Two former RLG staff members (and two of my favorite, really interesting people) recently met up in their current professional roles. Dylan Tweney, former RLG writer, now senior editor at Wired.com, and keynote speaker at our 2007 RLG Partners meeting interviewed Zoe Keating about her music and creative process. Zoe Keating

Zoe is a fantastic cello player producing innovative music (and getting to play with other equally terrific musical talents). While at RLG she was the information architect for our RedLightGreen service. In this video interview she says

“My music is the fusion of information architecture and classical music,” Keating says in this Wired.com video. “The way that you problem-solve in the world of technology … really lends itself to problem-solving with the kind of music that I do.”

Watch the interview, check out the performance video, and put both Dylan and Zoe into your feeds.

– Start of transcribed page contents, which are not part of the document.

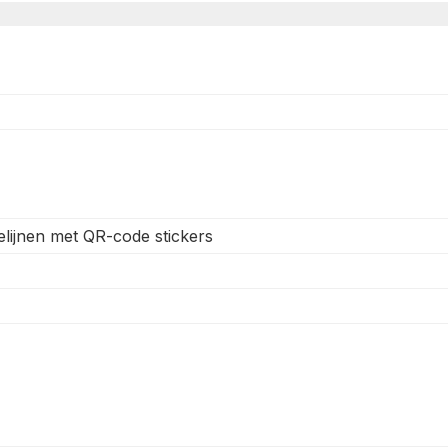
lijnen met QR-code stickers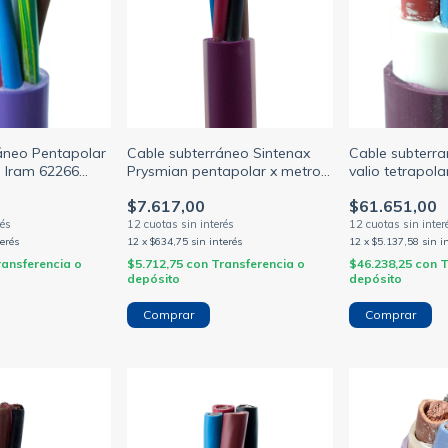
áneo Pentapolar
Cable subterráneo Sintenax
Cable subterra
 Iram 62266
Prysmian pentapolar x metro
valio tetrapol
 TIerra M.H.
sección 2.5/4/6/10/16mm
x 16mm violet
$7.617,00
$61.651,00
(PRYSMIAN)
terés
12
x
$634,75
sin interés
12
x
$5.137,58
sin i
ransferencia o
$5.712,75
con
Transferencia o
$46.238,25
con
T
depósito
depósito
Comprar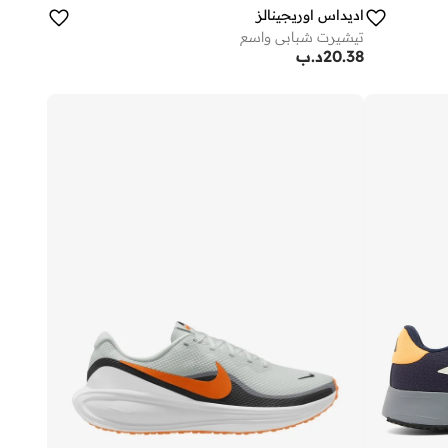
اديداس اوريجينالز
تيشيرت شبابي واسع
20.38
د.ب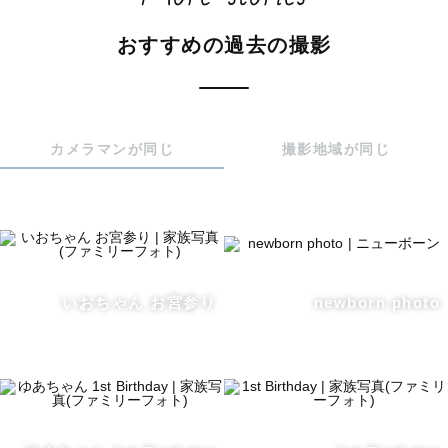
おすすめの過去の撮影
◇プレミアムポージングプラン◇

▶54,780円（税込）

▶3ポーズ+パーツカット+家族写真や日常写真

カメラマンが同じ
撮影地域が同じ
↓ポーズは下記からお選びください。

・おくるみ × かご

・おくるみ × 布背景

・サイドポーズ

・はだかんぼ（黒背景 or シフォン）　

いおちゃん お宮参り
newborn photo
★バムアップ（うつ伏せ）

★チンオンハンズ（手に顎を乗せたうつ伏せ）

★ポテトサック（自立したおくるみのポーズ）

※★はプレミアムポージングプランにて撮影可能

※時間延長オプション(＋11,000円)で1ポーズ追加可能
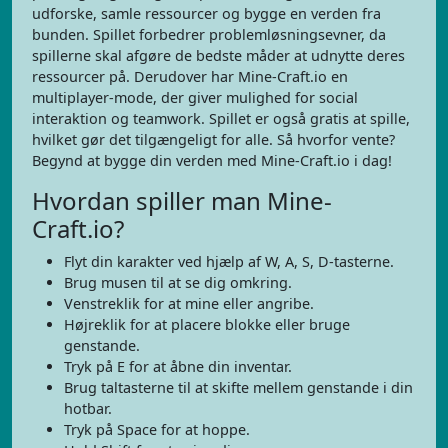
udforske, samle ressourcer og bygge en verden fra
bunden. Spillet forbedrer problemløsningsevner, da
spillerne skal afgøre de bedste måder at udnytte deres
ressourcer på. Derudover har Mine-Craft.io en
multiplayer-mode, der giver mulighed for social
interaktion og teamwork. Spillet er også gratis at spille,
hvilket gør det tilgængeligt for alle. Så hvorfor vente?
Begynd at bygge din verden med Mine-Craft.io i dag!
Hvordan spiller man Mine-
Craft.io?
Flyt din karakter ved hjælp af W, A, S, D-tasterne.
Brug musen til at se dig omkring.
Venstreklik for at mine eller angribe.
Højreklik for at placere blokke eller bruge
genstande.
Tryk på E for at åbne din inventar.
Brug taltasterne til at skifte mellem genstande i din
hotbar.
Tryk på Space for at hoppe.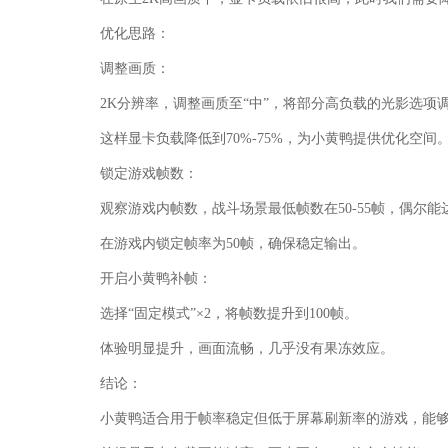
优化思路：
调整画质：
2K分辨率，调整画质至“中”，将部分高负载的光影选项
这样显卡负载降低到70%-75%，为小黄鸭提供优化空间
锁定游戏帧数：
观察游戏内帧数，战斗场景最低帧数在50-55帧，偶尔能
在游戏内锁定帧率为50帧，确保稳定输出。
开启小黄鸭补帧：
选择“固定模式”×2，将帧数提升到100帧。
体验明显提升，画面流畅，几乎没有果冻效应。
结论：
小黄鸭适合用于帧率稳定但低于屏幕刷新率的游戏，能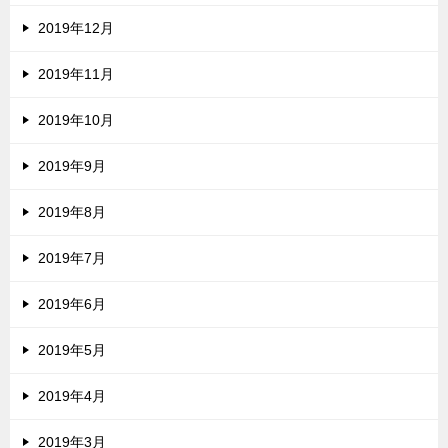
2019年12月
2019年11月
2019年10月
2019年9月
2019年8月
2019年7月
2019年6月
2019年5月
2019年4月
2019年3月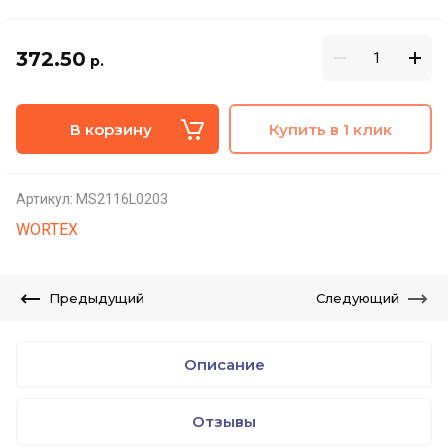
372.50
р.
В корзину
Купить в 1 клик
Артикул:
MS2116L0203
WORTEX
Предыдущий
Следующий
Описание
Отзывы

P.S. Some day I’m going to find those screenshots of RedLightGreen ;)

Networking names

Friday, May 1st, 2009 by Karen

Our Networking Names report has just been published! I was pleased to see this morning a number of tweets announcing it – or echoing other tweets.

I blogged last November about names touching everything soon after the Networking Names Advisory Group met together at the Met. The fifteen members of the advisory group have spent the time since refining fourteen use case scenarios, those that they were most knowledgeable about - academic libraries and scholars, archivists and archival users, and institutional repositories. These use case scenarios envisioned how different communities could benefit from aggregating information about persons and organizations, corporate and government bodies, and families, and making it available on a network level.  From the use case scenarios we derived the functions and attributes of what would be needed for a “cooperative Identities Hub”.

Some of the components of a cooperative Identities Hub exist or are being developed. We wanted to articulate the characteristics of a gateway to all forms of names authorized or used in other contexts without preferring one form of name over another and that would use social networking to tap expertise in all communities. We envisioned a switch for users or their machine applications to extract relevant information for re-use in their own contexts and enable contributions from different sources.  These are objectives we can all strive towards.

We’re looking at ways to amplify this work. Feel free to post your comments or reactions here in the meantime.

I am deeply grateful to all the RLG Partner staff who contributed to the report – a very talented group to work with: Grace Agnew (Rutgers), Laura Akerman (Emory), Genevieve Clavel (Swiss National Library), Joan Cobb (Getty Research Institute), Michele Crump (U. Florida), Amanda Hill (U. Manchester/UK Names Project), Deborah Kempe (Frick), Amy Lucker (New York University), Dennis Meissner (Minnesota Historical Society), Suzanne Pilsk (Smithsonian), Michael Rush (Yale), Jon Shaw (U. Pennsylvania), Laura Smart (CalTech), Daniel Starr (Metropolitan Museum of Art), Bob Wolven (Columbia).